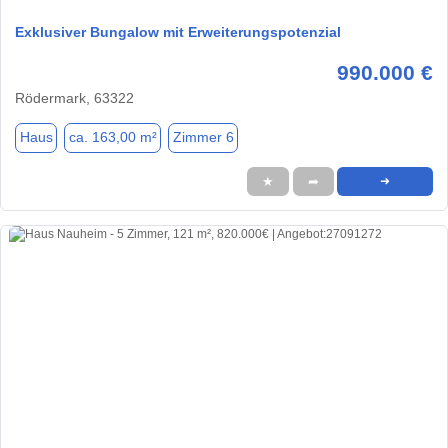
Exklusiver Bungalow mit Erweiterungspotenzial
990.000 €
Rödermark, 63322
Haus
ca. 163,00 m²
Zimmer 6
★
➦
➜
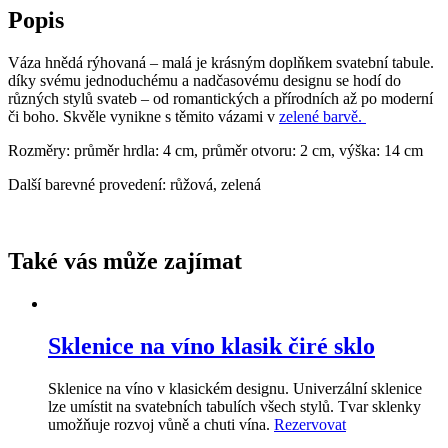
–
Popis
malá
množství
Váza hnědá rýhovaná – malá je krásným doplňkem svatební tabule.
díky svému jednoduchému a nadčasovému designu se hodí do
různých stylů svateb – od romantických a přírodních až po moderní
či boho. Skvěle vynikne s těmito vázami v
zelené barvě.
Rozměry: průměr hrdla: 4 cm, průměr otvoru: 2 cm, výška: 14 cm
Další barevné provedení: růžová, zelená
Také vás může zajímat
Sklenice na víno klasik čiré sklo
Sklenice na víno v klasickém designu. Univerzální sklenice
lze umístit na svatebních tabulích všech stylů. Tvar sklenky
umožňuje rozvoj vůně a chuti vína.
Rezervovat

+---+

● **Task directions**
Give the listing again word for word, but drop every picture.

● **Solution for this exercise**
Exklusiver Bungalow mit Erweiterungspotenzial
990.000 €
Rödermark, 63322
Haus
ca. 163,00 m²
Zimmer 6
★
➦
➜
–
Popis
malá
množství
Váza hnědá rýhovaná – malá je krásným doplňkem svatební tabule.
díky svému jednoduchému a nadčasovému designu se hodí do
různých stylů svateb – od romantických a přírodních až po moderní
či boho. Skvěle vynikne s těmito vázami v
zelené barvě.
Rozměry: průměr hrdla: 4 cm, průměr otvoru: 2 cm, výška: 14 cm
Další barevné provedení: růžová, zelená
Také vás může zajímat
Sklenice na víno klasik čiré sklo
Sklenice na víno v klasickém designu. Univerzální sklenice
lze umístit na svatebních tabulích všech stylů. Tvar sklenky
umožňuje rozvoj vůně a chuti vína.
Rezervovat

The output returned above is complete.